(Entries taken from a collection)
....

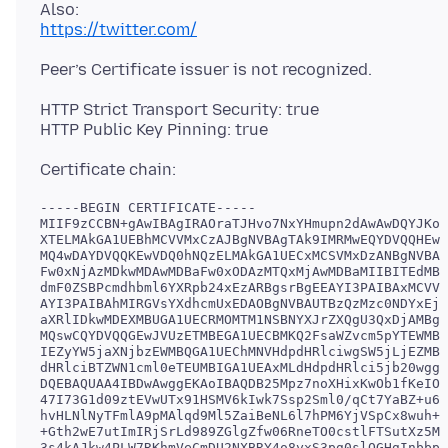
https://twitter.com/
HTTP Strict Transport Security: true
-----BEGIN CERTIFICATE-----

MIIF9zCCBN+gAwIBAgIRAOraTJHvo7NxYHmupn2dAwAwDQYJKoZ
XTELMAkGA1UEBhMCVVMxCzAJBgNVBAgTAk9IMRMwEQYDVQQHEwp
MQ4wDAYDVQQKEwVDQ0hNQzELMAkGA1UECxMCSVMxDzANBgNVBAM
Fw0xNjAzMDkwMDAwMDBaFw0xODAzMTQxMjAwMDBaMIIBITEdMBs
dmF0ZSBPcmdhbml6YXRpb24xEzARBgsrBgEEAYI3PAIBAxMCVVM
AYI3PAIBAhMIRGVsYXdhcmUxEDAOBgNVBAUTBzQzMzc0NDYxEjA
aXRlIDkwMDEXMBUGA1UECRMOMTM1NSBNYXJrZXQgU3QxDjAMBgN
MQswCQYDVQQGEwJVUzETMBEGA1UECBMKQ2FsaWZvcm5pYTEWMBQ
IEZyYW5jaXNjbzEWMBQGA1UEChMNVHdpdHRlciwgSW5jLjEZMBc
dHRlciBTZWN1cml0eTEUMBIGA1UEAxMLdHdpdHRlci5jb20wggE
DQEBAQUAA4IBDwAwggEKAoIBAQDB25Mpz7noXHixKwOb1fKeIOg
47I73G1d09ztEVwUTx91HSMV6kIwk7Ssp2Sml0/qCt7YaBZ+u6d
hvHLNlNyTFmlA9pMAlqd9Ml5ZaiBeNL6l7hPM6YjVSpCx8wuh+D
+Gth2wE7utImIRjSrLd989ZGlgZfw06RneTO0cstlFTSutXz5MM
3s4kAJkw4PLW7RKhmVeCmDU2NXBRY4o8yxS3pg0slOGHgInbbpE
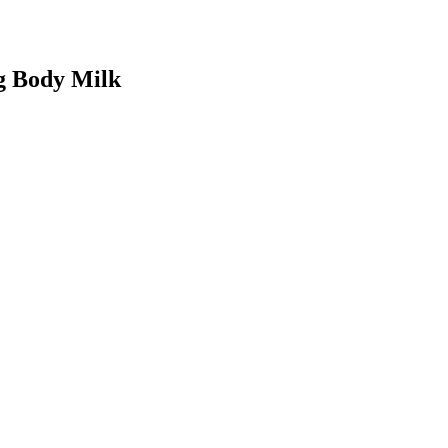
ng Body Milk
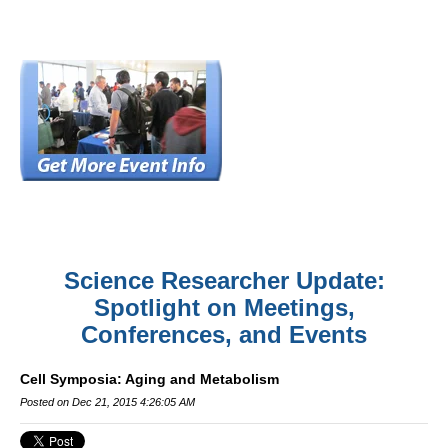
Science Researcher Update:
Spotlight on Meetings,
Conferences, and Events
Cell Symposia: Aging and Metabolism
Posted on Dec 21, 2015 4:26:05 AM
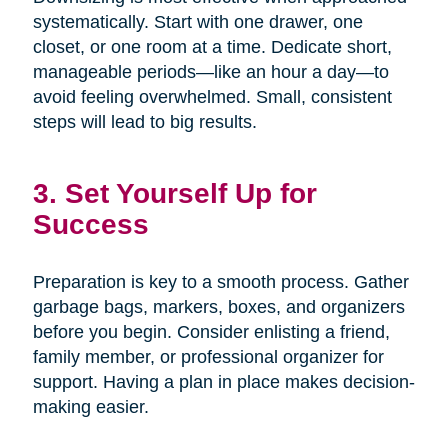
systematically. Start with one drawer, one
closet, or one room at a time. Dedicate short,
manageable periods—like an hour a day—to
avoid feeling overwhelmed. Small, consistent
steps will lead to big results.
3. Set Yourself Up for
Success
Preparation is key to a smooth process. Gather
garbage bags, markers, boxes, and organizers
before you begin. Consider enlisting a friend,
family member, or professional organizer for
support. Having a plan in place makes decision-
making easier.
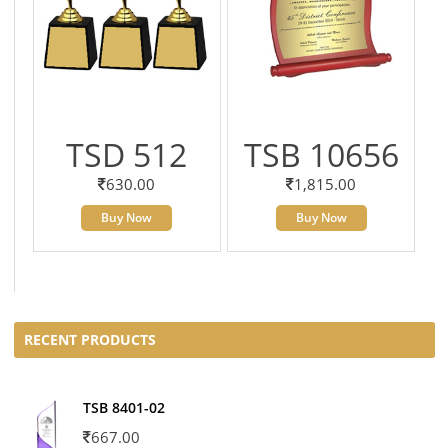
TSD 512
TSB 10656
630.00
1,815.00
Buy Now
Buy Now
RECENT PRODUCTS
TSB 8401-02
667.00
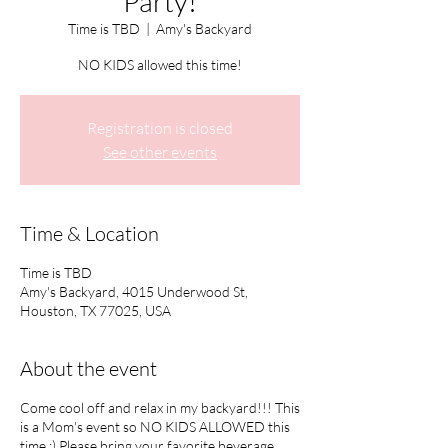
Party!
Time is TBD
  |  
Amy's Backyard
NO KIDS allowed this time!
Registration is closed
See other events
Time & Location
Time is TBD
Amy's Backyard, 4015 Underwood St,
Houston, TX 77025, USA
About the event
Come cool off and relax in my backyard!!! This
is a Mom's event so NO KIDS ALLOWED this
time :) Please bring your favorite beverage,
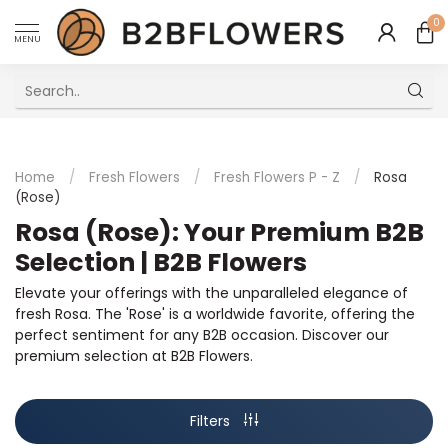
0
MENU
Excellent Multilingual Customer Service
Home
/
Fresh Flowers
/
Fresh Flowers P - Z
/
Rosa
(Rose)
Rosa (Rose): Your Premium B2B
Selection | B2B Flowers
Elevate your offerings with the unparalleled elegance of
fresh Rosa. The 'Rose' is a worldwide favorite, offering the
perfect sentiment for any B2B occasion. Discover our
premium selection at B2B Flowers.
Filters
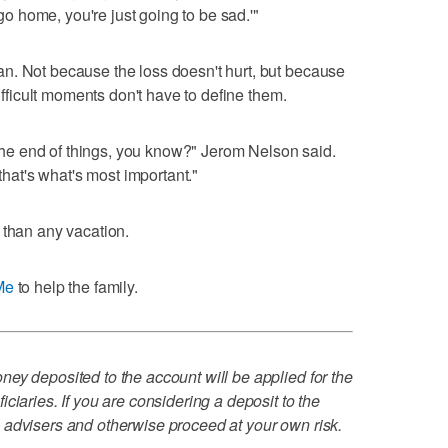
 go home, you're just going to be sad.'"
n. Not because the loss doesn't hurt, but because
difficult moments don't have to define them.
n the end of things, you know?" Jerom Nelson said.
 that's what's most important."
er than any vacation.
Me
to help the family.
ey deposited to the account will be applied for the
ciaries. If you are considering a deposit to the
 advisers and otherwise proceed at your own risk.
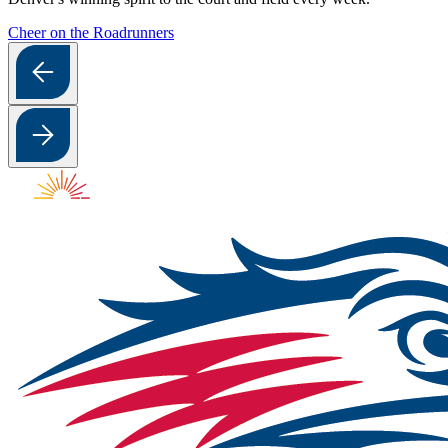
Cheer on the Roadrunners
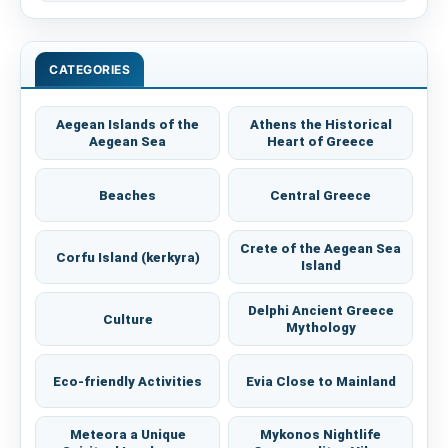
CATEGORIES
Aegean Islands of the
Athens the Historical
Aegean Sea
Heart of Greece
Beaches
Central Greece
Crete of the Aegean Sea
Corfu Island (kerkyra)
Island
Delphi Ancient Greece
Culture
Mythology
Eco-friendly Activities
Evia Close to Mainland
Meteora a Unique
Mykonos Nightlife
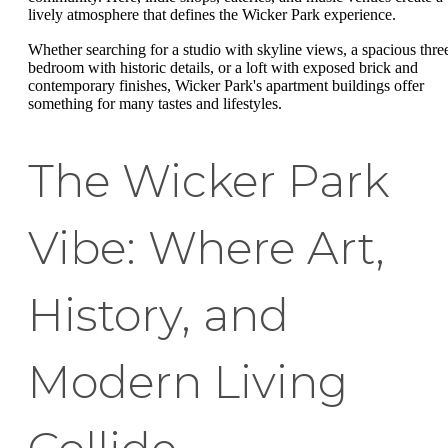
lively atmosphere that defines the Wicker Park experience.
Whether searching for a studio with skyline views, a spacious thre
bedroom with historic details, or a loft with exposed brick and
contemporary finishes, Wicker Park's apartment buildings offer
something for many tastes and lifestyles.
The Wicker Park
Vibe: Where Art,
History, and
Modern Living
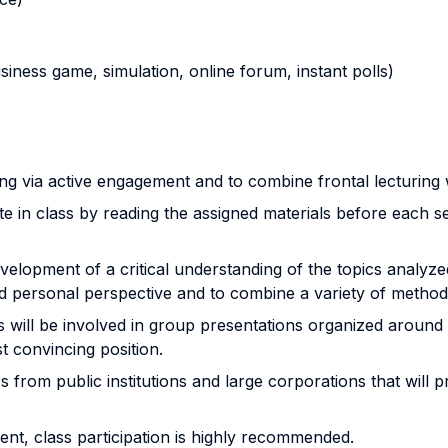
business game, simulation, online forum, instant polls)
 via active engagement and to combine frontal lecturing wit
e in class by reading the assigned materials before each se
lopment of a critical understanding of the topics analyzed 
personal perspective and to combine a variety of methods (q
s will be involved in group presentations organized around
t convincing position.
from public institutions and large corporations that will p
nt, class participation is highly recommended.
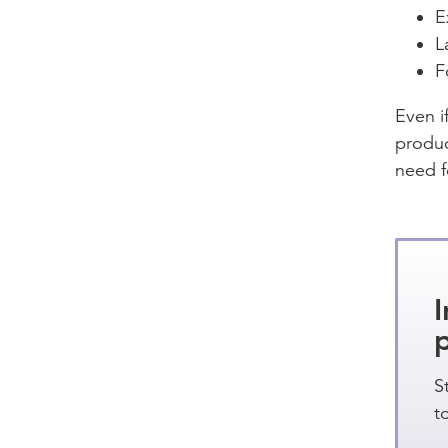
E
L
F
Even i
produc
need f
I
S
t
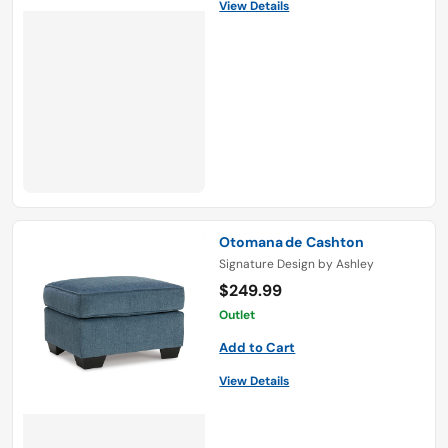
View Details
Otomana de Cashton
Signature Design by Ashley
$249.99
Outlet
Add to Cart
View Details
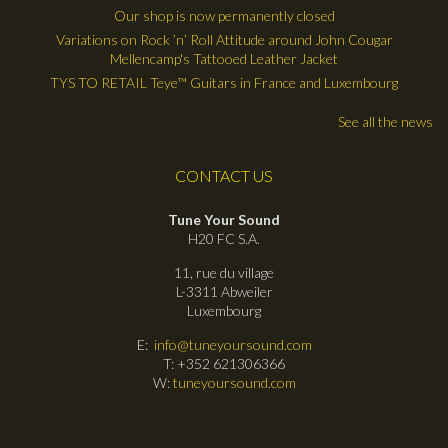
Our shop is now permanently closed
Variations on Rock ’n’ Roll Attitude around John Cougar
Mellencamp's Tattooed Leather Jacket
TYS TO RETAIL Teye™ Guitars in France and Luxembourg
See all the news
CONTACT US
Tune Your Sound
H20 FC S.A.
11, rue du village
L-3311 Abweiler
Luxembourg
E:
info@tuneyoursound.com
T: +352 621306366
W:
tuneyoursound.com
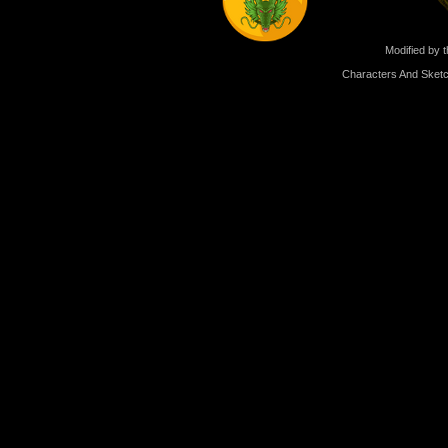
Modified by t
Characters And Sketc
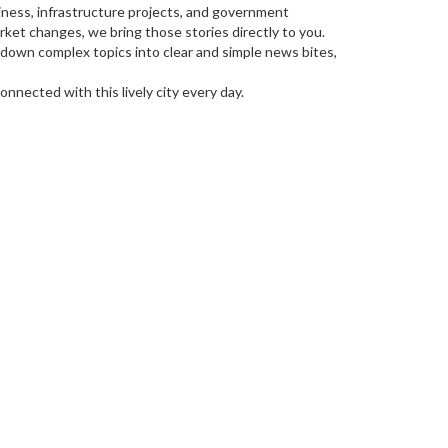
siness, infrastructure projects, and government
ket changes, we bring those stories directly to you.
 down complex topics into clear and simple news bites,
nnected with this lively city every day.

....

- **Task**: The answer must consist of each line in the entries above that includes "Rose".

- **Task solution**:
(Rose)
Rosa (Rose): Your Premium B2B
fresh Rosa. The 'Rose' is a worldwide favorite, offering the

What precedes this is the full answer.